* Exercise brief:
From the data below, repeat exactly the lines from the line with "результаты его же 5-летней" to the line with "ร้านอาหารปากช่", both included.
··· Record excerpts ···
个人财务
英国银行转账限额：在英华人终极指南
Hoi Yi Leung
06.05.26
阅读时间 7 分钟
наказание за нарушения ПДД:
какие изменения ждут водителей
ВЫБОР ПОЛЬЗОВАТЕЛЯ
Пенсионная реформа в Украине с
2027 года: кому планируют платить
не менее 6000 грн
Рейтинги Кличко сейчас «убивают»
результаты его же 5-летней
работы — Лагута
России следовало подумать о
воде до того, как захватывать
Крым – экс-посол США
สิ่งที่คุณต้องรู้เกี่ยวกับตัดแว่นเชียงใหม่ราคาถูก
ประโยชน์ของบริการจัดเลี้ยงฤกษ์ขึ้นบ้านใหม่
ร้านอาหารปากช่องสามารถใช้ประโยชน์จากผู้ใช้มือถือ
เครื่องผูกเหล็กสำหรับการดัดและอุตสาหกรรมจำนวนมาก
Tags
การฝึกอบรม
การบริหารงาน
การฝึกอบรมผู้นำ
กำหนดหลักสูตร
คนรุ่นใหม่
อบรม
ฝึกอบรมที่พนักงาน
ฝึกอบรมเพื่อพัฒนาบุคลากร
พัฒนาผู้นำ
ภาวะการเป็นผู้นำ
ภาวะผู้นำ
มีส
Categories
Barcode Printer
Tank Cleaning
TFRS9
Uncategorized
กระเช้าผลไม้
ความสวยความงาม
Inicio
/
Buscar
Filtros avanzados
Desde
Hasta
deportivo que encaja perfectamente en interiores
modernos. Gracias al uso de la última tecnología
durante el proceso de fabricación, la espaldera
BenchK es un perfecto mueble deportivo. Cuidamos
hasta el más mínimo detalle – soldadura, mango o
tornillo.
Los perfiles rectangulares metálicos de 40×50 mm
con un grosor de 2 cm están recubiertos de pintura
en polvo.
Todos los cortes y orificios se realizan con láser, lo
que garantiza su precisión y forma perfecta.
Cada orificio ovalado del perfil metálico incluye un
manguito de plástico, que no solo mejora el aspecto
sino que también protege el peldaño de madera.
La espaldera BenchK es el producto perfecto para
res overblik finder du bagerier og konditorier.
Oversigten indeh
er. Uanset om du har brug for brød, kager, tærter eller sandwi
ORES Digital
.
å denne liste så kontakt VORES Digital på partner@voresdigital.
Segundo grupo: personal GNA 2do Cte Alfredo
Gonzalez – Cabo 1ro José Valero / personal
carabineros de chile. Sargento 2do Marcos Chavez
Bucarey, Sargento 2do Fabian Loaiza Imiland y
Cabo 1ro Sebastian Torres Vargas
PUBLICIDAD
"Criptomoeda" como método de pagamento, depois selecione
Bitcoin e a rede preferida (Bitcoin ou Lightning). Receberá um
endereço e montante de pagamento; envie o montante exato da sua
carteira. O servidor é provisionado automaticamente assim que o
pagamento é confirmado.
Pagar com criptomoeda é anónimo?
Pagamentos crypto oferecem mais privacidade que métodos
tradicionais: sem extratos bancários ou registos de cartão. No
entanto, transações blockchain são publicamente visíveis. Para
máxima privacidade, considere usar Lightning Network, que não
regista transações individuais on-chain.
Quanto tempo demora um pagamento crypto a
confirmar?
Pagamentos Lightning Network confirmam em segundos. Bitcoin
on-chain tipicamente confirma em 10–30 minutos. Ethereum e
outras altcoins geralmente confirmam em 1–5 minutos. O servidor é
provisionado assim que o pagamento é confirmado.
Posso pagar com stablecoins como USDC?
···
* Solution to the problem:
результаты его же 5-летней
работы — Лагута
России следовало подумать о
воде до того, как захватывать
Крым – экс-посол США
สิ่งที่คุณต้องรู้เกี่ยวกับตัดแว่นเชียงใหม่ราคาถูก
ประโยชน์ของบริการจัดเลี้ยงฤกษ์ขึ้นบ้านใหม่
ร้านอาหารปากช่องสามารถใช้ประโยชน์จากผู้ใช้มือถือ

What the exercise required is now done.